Conn Carroll has a great piece at the Washington Examiner this morning on the entirely different relationship that America's small businesses have with government from that of large corporations.
We all know the prominent examples of the coziness of the government - megacorporation axis: Jeffrey Immelt of GE and his role on the MEC's "jobs council." (By the way, is that body ever going to meet again? It's been over a year.) Google's long-acknowledged bias in the way it sets up its search mechanisms. The obsequiousness with which engine and vehicle makers respond to ever-more stringent environmental edicts.

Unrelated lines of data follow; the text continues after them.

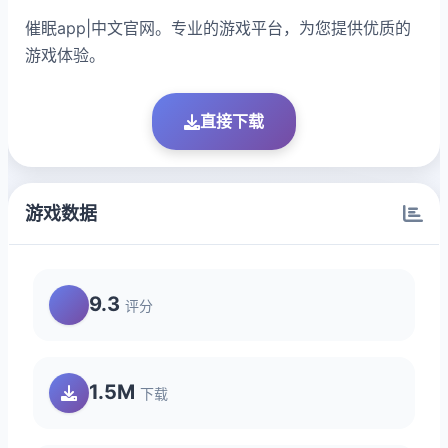
催眠app|中文官网。专业的游戏平台，为您提供优质的
游戏体验。
直接下载
游戏数据
9.3
评分
1.5M
下载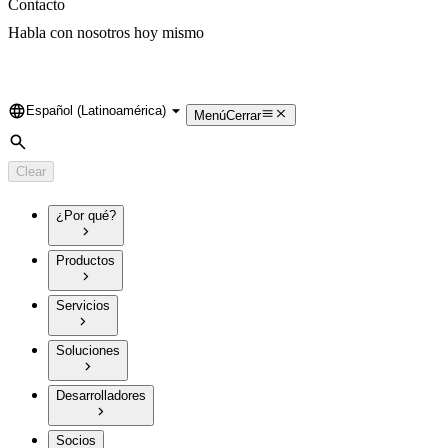
Contacto
Habla con nosotros hoy mismo
Español (Latinoamérica)
Language
Menú
Cerrar
Search
Clear
¿Por qué?
Productos
Servicios
Soluciones
Desarrolladores
Socios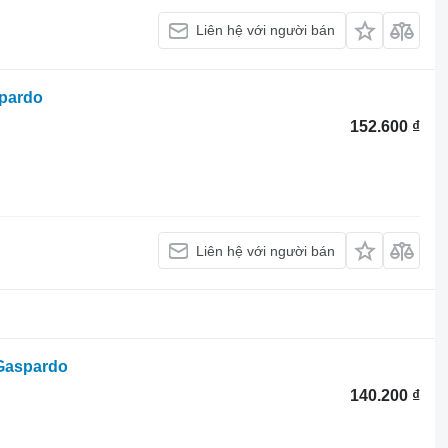
Liên hệ với người bán
pardo
152.600 ₫
Liên hệ với người bán
Gaspardo
140.200 ₫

By their very natures, small businesses and large corporations are going to have different organizational cultures. The sprawling leviathans see themselves as being in the business of "making this a better world." Again, I refer you to the world's premier diesel engine maker that has its headquarters in the city where I live. It has a policy of expecting employees to "give back to their communities," and even devotes a page on its website to examples of how its staffpersons in such far-flung places as Brazil and India are helping villages with clean water and schools and such. The big companies are the ones pushing "green" initiatives and "diversity." If their small suppliers seem to be getting on board, it's because such activities are now as much a requirement of doing business as having satisfactory prices, or assuring that their processes are stable within the six-sigma parameters. Left to their own devices, small businesses are much more concerned with matters such as getting the raw material in on time, and the finished parts out on time, and making sure the finished work measures out like the blueprint calls for.
Another interesting factor in all of this is the role of trade associations. Small businesses band together in order to ry to counteract the regulatory onslaught from Washington and state capitals. Such associations for the large corporations are more inclined to see things in terms of "partnership," to the point of taking a cue from the Beltway as to what's of societal high priority and where it ought to next direct its marketing energies.
At some point - and we're now there - the goose-and-golden-egg phenomenon becomes a factor. Small businesses, where everybody shows up at a certain hour, and job titles are not much of a big deal, given that everybody pitches in where needed, where birthday celebrations have the personal touch because people actually know each other, do most of the hiring in this country. Or did.